I make a concerted effort to focus on all the positive things in my life. A nice night ride was foremost among them. The night air is crisp, and the crescent moon is lighting my way like a beacon. As my tires eat up the road, all I can think about is how lucky I am to be living my best life. I park in the back of my shop and enter through the back.
My computer repair shop is set up on three levels. The shop is on the first floor, my apartment is on the second floor, and a couple of friends of mine reside in the basement. They get free rent and a decent wage for working in my shop in exchange for keeping an eye on the place when I’m out on Legion business. They’re pretty good at repairs but I pitch in during the eveningsand most weekends to handle the more complex jobs. Walter and Rob are outstanding human beings.
Exhausted, I head right upstairs to my apartment because the repair shop has been closed for several hours. My apartment is modern to the point of being futuristic. There’s motion-activated strip lighting running around the top and bottom of my walls.
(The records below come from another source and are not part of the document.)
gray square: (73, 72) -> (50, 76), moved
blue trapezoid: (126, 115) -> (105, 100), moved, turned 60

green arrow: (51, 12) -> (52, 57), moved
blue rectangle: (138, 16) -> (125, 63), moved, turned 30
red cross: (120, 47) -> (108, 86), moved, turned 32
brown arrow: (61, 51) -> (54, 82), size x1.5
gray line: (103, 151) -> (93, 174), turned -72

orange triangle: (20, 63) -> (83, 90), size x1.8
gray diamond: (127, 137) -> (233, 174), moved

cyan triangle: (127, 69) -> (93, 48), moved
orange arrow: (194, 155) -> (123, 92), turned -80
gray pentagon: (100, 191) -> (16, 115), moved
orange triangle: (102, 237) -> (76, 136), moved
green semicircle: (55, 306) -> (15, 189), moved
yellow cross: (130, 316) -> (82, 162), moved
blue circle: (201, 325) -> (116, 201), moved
I made sure the large windows offer a good view of the night sky and the city lights.
My living room is a more elaborate version of my office at the Savage Legion’s clubhouse. I have a huge curved monitor taking up space along one wall, with three curved monitors above and below my big screen. My gaming chair is a leather, zero-gravity cockpit-type chair that vibrates to ease tension after a long, hard day. I have the best desktop computer that money can buy. It’s a tricked-out beast of my own making.
But that’s where most of the magic stops. The rest of my apartment is just sleek, modern, run-of-the-mill furnishings in muted grays, black, and white. It comes off as a techie’s mancave, which is kind of what I intended when I created it.
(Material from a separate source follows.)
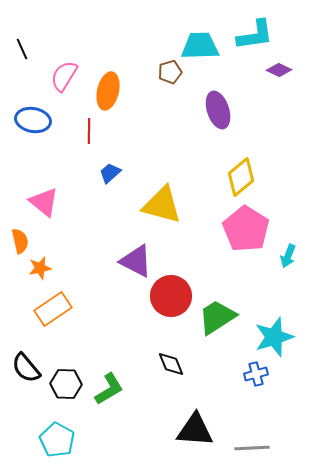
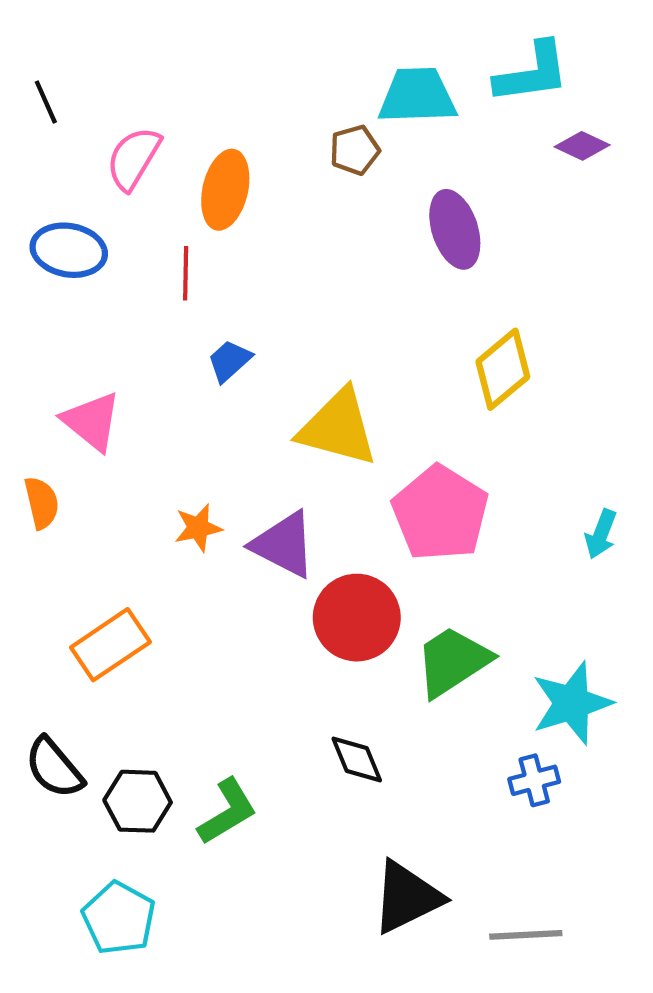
pink pentagon: (246, 229) -> (440, 513), moved
orange star: (40, 268) -> (198, 528), moved
black triangle: (195, 430) -> (407, 897), turned -30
I grab an energy drink from my fridge and drop down into my gaming chair. While my club brothers party their asses off through the night, I usually spend my time online engaged in all kinds of virtual work. I’ve always been a guy who believes in hustling so I can be flush with cash. I like nice things, and I like working online. It’s another one of those win-win situations.
I fire up my desktop and jump into the digital world I love so much. The moment I log in under my personal screen name instead of my professional one, friends start reaching out to me. My handle is Architect because I like building up things and people rather than tearing them down, like so many othergamers. I remember being disgusted by GamerGate and did everything humanly possible to tamp down the discord.
My first message of the night says:
Architect, where have you been? I’ve been waiting on you to sign on.
It’s a message from a newbie gamer wanting to suck my brain dry again about the World of Wonders game, the most difficult virtual reality game ever invented. It isn’t even a real game sold in stores. It’s something hacked together to challenge the human mind’s ability to extrapolate and apply digital information, make us reconsider everything we thought we knew about ethics, and rethink our understanding of physics.